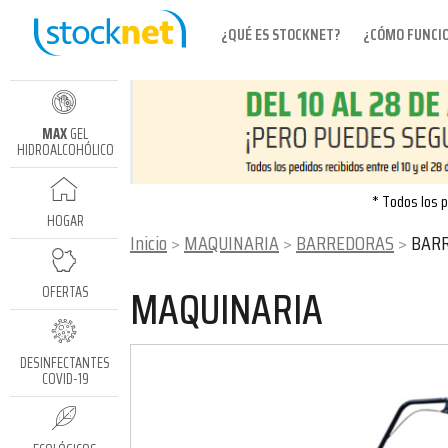
¿QUÉ ES STOCKNET?
¿CÓMO FUNCI
MAX
GEL
HIDROALCOHÓLICO
* Todos los p
HOGAR
Inicio
MAQUINARIA
BARREDORAS
BARR
MAQUINARIA
OFERTAS
DESINFECTANTES
COVID-19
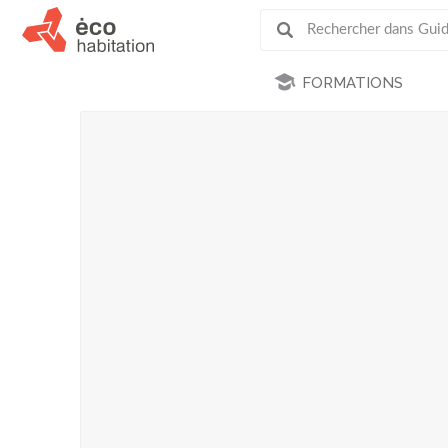
FORMATIONS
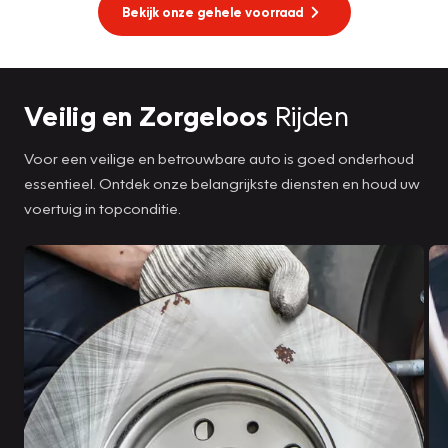
Bekijk onze gehele voorraad
Veilig en Zorgeloos
Rijden
Voor een veilige en betrouwbare auto is goed onderhoud
essentieel. Ontdek onze belangrijkste diensten en houd uw
voertuig in topconditie.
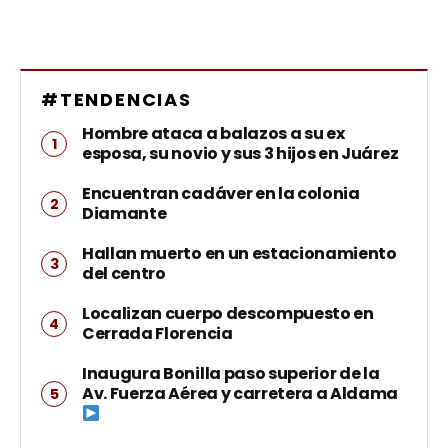
#TENDENCIAS
Hombre ataca a balazos a su ex
esposa, su novio y sus 3 hijos en Juárez
Encuentran cadáver en la colonia
Diamante
Hallan muerto en un estacionamiento
del centro
Localizan cuerpo descompuesto en
Cerrada Florencia
Inaugura Bonilla paso superior de la
Av. Fuerza Aérea y carretera a Aldama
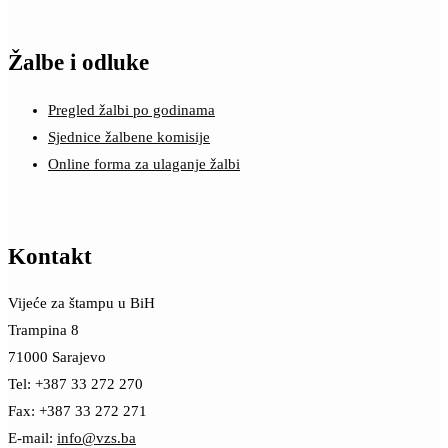
Žalbe i odluke
Pregled žalbi po godinama
Sjednice žalbene komisije
Online forma za ulaganje žalbi
Kontakt
Vijeće za štampu u BiH
Trampina 8
71000 Sarajevo
Tel: +387 33 272 270
Fax: +387 33 272 271
E-mail:
info@vzs.ba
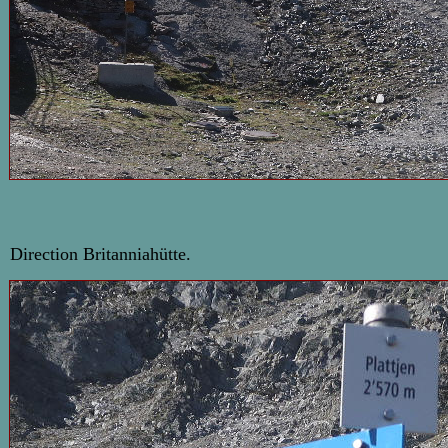
Direction Britanniahütte.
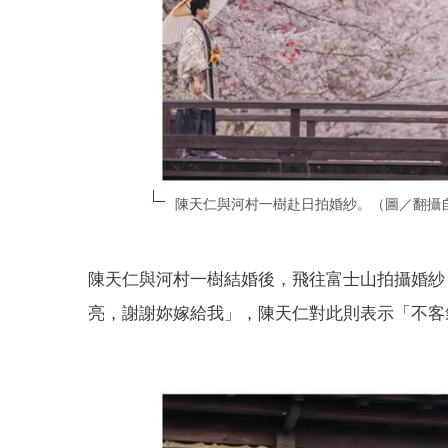
陳天仁與河村一樹赴日拍婚紗。（圖／翻攝自
陳天仁與河村一樹結婚後，飛往富士山拍攝婚紗
亮，謝謝妳嫁給我」，陳天仁對此則表示「不客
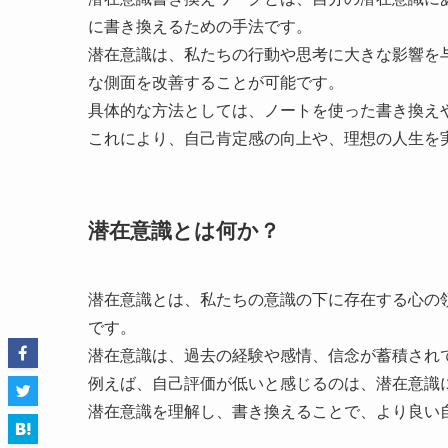
に書き換えるための手法です。
潜在意識は、私たちの行動や思考に大きな影響を
な側面を改善することが可能です。
具体的な方法としては、ノートを使った書き換え
これにより、自己肯定感の向上や、理想の人生を
潜在意識とは何か？
潜在意識とは、私たちの意識の下に存在する心の
です。
潜在意識は、過去の経験や感情、信念が蓄積され
例えば、自己評価が低いと感じるのは、潜在意識
潜在意識を理解し、書き換えることで、より良い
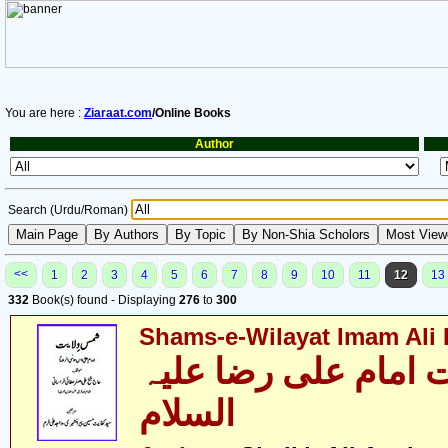
You are here :
Ziaraat.com
/Online Books
Author
Search (Urdu/Roman)
<<
1
2
3
4
5
6
7
8
9
10
11
12
13
332
Book(s) found - Displaying
276
to
300
Shams-e-Wilayat Imam Ali R
 امام علی رضا علیہ
السلام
########################################
Exercise directions ▸
Each line above should be output exactly, apart from the pictures.

Solution below ▸
¿QUÉ ES STOCKNET?
¿CÓMO FUNCI
MAX
GEL
HIDROALCOHÓLICO
* Todos los p
HOGAR
Inicio
MAQUINARIA
BARREDORAS
BARR
MAQUINARIA
OFERTAS
DESINFECTANTES
COVID-19
FORMATIONS
Bekijk onze gehele voorraad
Veilig en Zorgeloos
Rijden
Voor een veilige en betrouwbare auto is goed onderhoud
essentieel. Ontdek onze belangrijkste diensten en houd uw
voertuig in topconditie.
#TENDENCIAS
Hombre ataca a balazos a su ex
esposa, su novio y sus 3 hijos en Juárez
Encuentran cadáver en la colonia
Diamante
Hallan muerto en un estacionamiento
del centro
Localizan cuerpo descompuesto en
Cerrada Florencia
Inaugura Bonilla paso superior de la
Av. Fuerza Aérea y carretera a Aldama
Žalbe i odluke
Pregled žalbi po godinama
Sjednice žalbene komisije
Online forma za ulaganje žalbi
Kontakt
Vijeće za štampu u BiH
Trampina 8
71000 Sarajevo
Tel: +387 33 272 270
Fax: +387 33 272 271
E-mail:
info@vzs.ba
Direction Britanniahütte.
陳天仁與河村一樹赴日拍婚紗。（圖／翻攝自
陳天仁與河村一樹結婚後，飛往富士山拍攝婚紗
亮，謝謝妳嫁給我」，陳天仁對此則表示「不客
に書き換えるための手法です。
潜在意識は、私たちの行動や思考に大きな影響を
な側面を改善することが可能です。
具体的な方法としては、ノートを使った書き換え
これにより、自己肯定感の向上や、理想の人生を
潜在意識とは何か？
潜在意識とは、私たちの意識の下に存在する心の
です。
潜在意識は、過去の経験や感情、信念が蓄積され
例えば、自己評価が低いと感じるのは、潜在意識
潜在意識を理解し、書き換えることで、より良い
You are here :
Ziaraat.com
/Online Books
Author
Search (Urdu/Roman)
<<
1
2
3
4
5
6
7
8
9
10
11
12
13
332
Book(s) found - Displaying
276
to
300
Shams-e-Wilayat Imam Ali R
 امام علی رضا علیہ
السلام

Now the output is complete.